Putin, Erdogan agree to begin partial payment in rubles for Russian gas
Bilateral talks in Sochi between Russian President Vladimir Putin and Turkish President Recep Tayyip Erdogan included an agreement to pay Russia in rubles for partial gas supplies. Russian Deputy Prime Minister Alexander Novak said the two presidents reached agreements on establishing a financial banking bloc “to enable commercial companies, Russian citizens, to pay during tourist trips and exchange money.”
- Background: Russia has been trying to force its customers to pay for energy in rubles. President Vladimir Putin signed a decree in March that requires buyers of natural gas from “unfriendly countries” to hold accounts at Gazprombank — Russia’s third-largest bank — and settle contracts in rubles.
- Why it matters: Russia is on a mission to prove it’s not as isolated as the US would like it to be. Tightening relations between Putin and Erdogan may provide Russia with routes to ease the pressure of western sanctions on the country. The ruble crashed to a record low in the wake of the invasion, but it is the world’s best-performing currency this year, according to Reuters. The central bank has implemented policies to prevent investors and companies from selling the currency and other measures that force them to buy it.
Iran city reaches 53 degrees Celsius, hottest temperature in the world this year
Abadan, Iran had a high temperature of 53.0° C (127.4° F) Friday — the highest temperature recorded anywhere in the world in 2022, according to weather historian Maximiliano Herrera.
- Background: Numerous locations across Iran, Iraq and Kuwait topped 50 degrees Celsius Friday. Temperatures were expected to drop back closer to average after the weekend, with highs in the mid to upper 40s Celsius. The highest temperature ever recorded in the world is 56.7° C (134.1° F) in Death Valley, California, on July 10, 1913.
- Why it matters: Heat of this caliber raises major concerns for heat-related illness, especially for those without access to water and proper shelter and is likely to bolster arguments for action on climate change.
The citizens of one of the richest Arab countries are demanding a rise in wages.

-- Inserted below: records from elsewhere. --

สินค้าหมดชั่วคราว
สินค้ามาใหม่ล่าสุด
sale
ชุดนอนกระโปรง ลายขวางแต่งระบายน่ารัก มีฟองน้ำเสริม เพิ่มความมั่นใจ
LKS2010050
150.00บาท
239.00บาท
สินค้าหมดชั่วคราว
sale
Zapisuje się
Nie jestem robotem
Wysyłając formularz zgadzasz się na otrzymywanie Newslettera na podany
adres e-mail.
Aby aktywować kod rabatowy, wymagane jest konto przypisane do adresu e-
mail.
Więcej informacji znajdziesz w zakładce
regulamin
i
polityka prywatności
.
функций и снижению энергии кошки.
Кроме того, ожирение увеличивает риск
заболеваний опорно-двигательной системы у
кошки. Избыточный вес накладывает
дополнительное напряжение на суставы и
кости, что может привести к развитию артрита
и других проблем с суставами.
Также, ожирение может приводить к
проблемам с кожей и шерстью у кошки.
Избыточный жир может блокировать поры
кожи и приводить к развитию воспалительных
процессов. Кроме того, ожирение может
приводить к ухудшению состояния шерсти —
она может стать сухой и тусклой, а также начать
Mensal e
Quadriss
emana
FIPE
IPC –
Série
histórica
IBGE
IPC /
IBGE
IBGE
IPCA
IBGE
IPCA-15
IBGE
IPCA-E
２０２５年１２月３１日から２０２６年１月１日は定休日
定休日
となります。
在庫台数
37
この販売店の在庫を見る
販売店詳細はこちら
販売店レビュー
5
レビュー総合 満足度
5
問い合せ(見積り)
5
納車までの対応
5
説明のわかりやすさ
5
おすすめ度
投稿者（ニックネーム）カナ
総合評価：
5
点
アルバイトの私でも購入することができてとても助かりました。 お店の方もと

Kuwaitis took to Twitter to express their frustration at the country’s economic situation, blaming official corruption and greed for alleged inequality in pay.

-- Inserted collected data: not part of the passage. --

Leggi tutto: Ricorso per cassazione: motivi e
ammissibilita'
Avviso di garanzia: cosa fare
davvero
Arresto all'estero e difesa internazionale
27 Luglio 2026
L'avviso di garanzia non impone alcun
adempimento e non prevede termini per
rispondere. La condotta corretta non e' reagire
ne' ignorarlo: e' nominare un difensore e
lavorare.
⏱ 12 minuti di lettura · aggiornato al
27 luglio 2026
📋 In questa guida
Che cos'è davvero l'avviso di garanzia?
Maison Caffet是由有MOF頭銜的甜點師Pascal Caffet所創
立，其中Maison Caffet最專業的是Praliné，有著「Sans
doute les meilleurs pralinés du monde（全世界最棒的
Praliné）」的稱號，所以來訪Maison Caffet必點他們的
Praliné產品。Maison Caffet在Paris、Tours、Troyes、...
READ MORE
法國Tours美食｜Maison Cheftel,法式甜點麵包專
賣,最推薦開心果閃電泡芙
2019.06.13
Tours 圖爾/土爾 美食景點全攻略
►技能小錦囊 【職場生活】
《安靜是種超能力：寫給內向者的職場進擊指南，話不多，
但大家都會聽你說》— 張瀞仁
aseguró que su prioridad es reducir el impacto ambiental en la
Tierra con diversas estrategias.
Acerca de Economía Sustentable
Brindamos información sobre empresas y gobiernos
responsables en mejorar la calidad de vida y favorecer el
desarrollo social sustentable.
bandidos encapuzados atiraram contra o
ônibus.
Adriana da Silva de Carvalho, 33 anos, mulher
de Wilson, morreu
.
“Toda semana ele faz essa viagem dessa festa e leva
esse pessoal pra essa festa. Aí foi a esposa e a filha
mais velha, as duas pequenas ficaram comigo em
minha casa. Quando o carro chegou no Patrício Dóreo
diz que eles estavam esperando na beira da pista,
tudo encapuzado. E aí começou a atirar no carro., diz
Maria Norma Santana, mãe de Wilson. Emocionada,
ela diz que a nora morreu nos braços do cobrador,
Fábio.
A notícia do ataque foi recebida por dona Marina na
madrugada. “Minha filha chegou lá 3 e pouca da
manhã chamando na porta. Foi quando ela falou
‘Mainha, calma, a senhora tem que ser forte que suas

Kuwaiti citizens are a minority in the country of 4.2 million, making up just 30% of the population, according to World Population Review
. Most rely on government jobs to make a living.
“It’s inconceivable that a rich country like Kuwait that has a small number of people and the strongest currency in the world [wouldn’t raise wages],” tweeted Mohammed Al Huwaishel. “The demands of the people must be met without conditions.”

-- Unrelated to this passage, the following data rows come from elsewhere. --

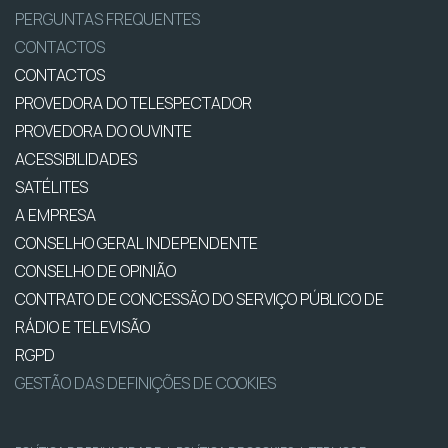
PERGUNTAS FREQUENTES
CONTACTOS
CONTACTOS
PROVEDORA DO TELESPECTADOR
PROVEDORA DO OUVINTE
ACESSIBILIDADES
SATÉLITES
A EMPRESA
CONSELHO GERAL INDEPENDENTE
CONSELHO DE OPINIÃO
CONTRATO DE CONCESSÃO DO SERVIÇO PÚBLICO DE
RÁDIO E TELEVISÃO
RGPD
GESTÃO DAS DEFINIÇÕES DE COOKIES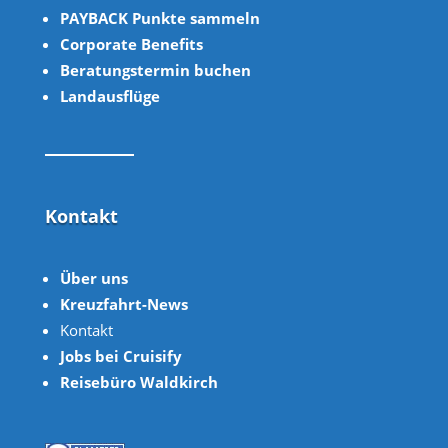
PAYBACK Punkte sammeln
Corpor
ate B
enefits
Beratungstermin buchen
Landausflüge
Kontakt
Über uns
Kreuzfahrt-News
Kontakt
Jobs bei Cruisify
Reisebüro Waldkirch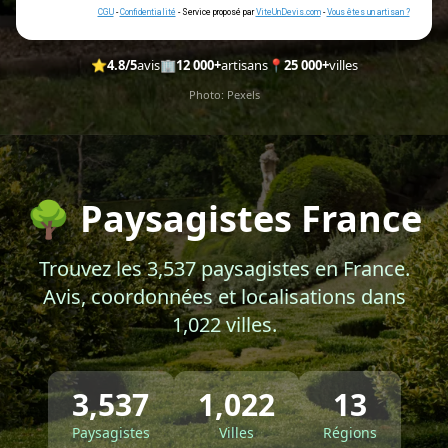
Géolocalisez-moi automatiquement !
⭐
4.8/5
avis
🏢
12 000+
artisans
📍
25 000+
villes
Photo: Pexels
Retour à la liste des métiers
CGU
-
Confidentialité
- Service proposé par
ViteUnDevis.com
-
Vous êtes un a
🌳 Paysagistes France
Trouvez les 3,537 paysagistes en France.
Avis, coordonnées et localisations dans
1,022 villes.
3,537
1,022
13
Paysagistes
Villes
Régions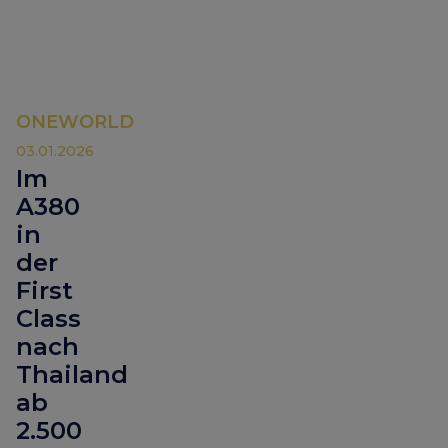
ONEWORLD
03.01.2026
Im
A380
in
der
First
Class
nach
Thailand
ab
2.500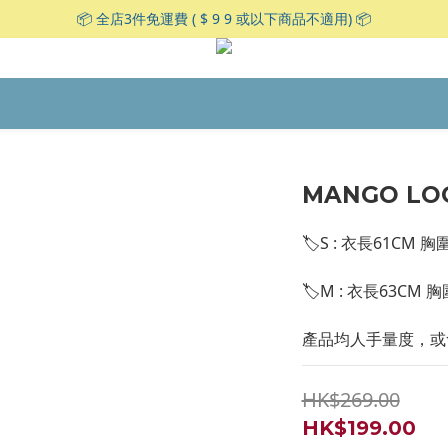
📦 全店3件免運費 ( $ 9 9 或以下商品不適用) 📦
MANGO L
🏷S : 衣長61CM 胸
🏷M : 衣長63CM 
產品均人手量度，或會
HK$269.00
HK$199.00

Many Kuwaitis take government jobs — where pay can be up to 28% higher than the private sector
— because they either lack the necessary skills to work in the private sector or because some of those jobs are seen as menial, according to the Middle East Institute
Due to the benefits offered in government jobs, the private sector finds it difficult to lure Kuwaitis. According to the International Monetary Fund, public wages and benefits account for one-third of the government’s budget. The government set aside $72 billion in spending
for its latest budget.
The World Bank warned in December that the government’s wage bill is unsustainable, saying that if the situation continues, the country’s financial reserves will be depleted. The nation has made the least progress among oil-rich Gulf Arab countries to reform its wage bill and has even increased hiring, it said.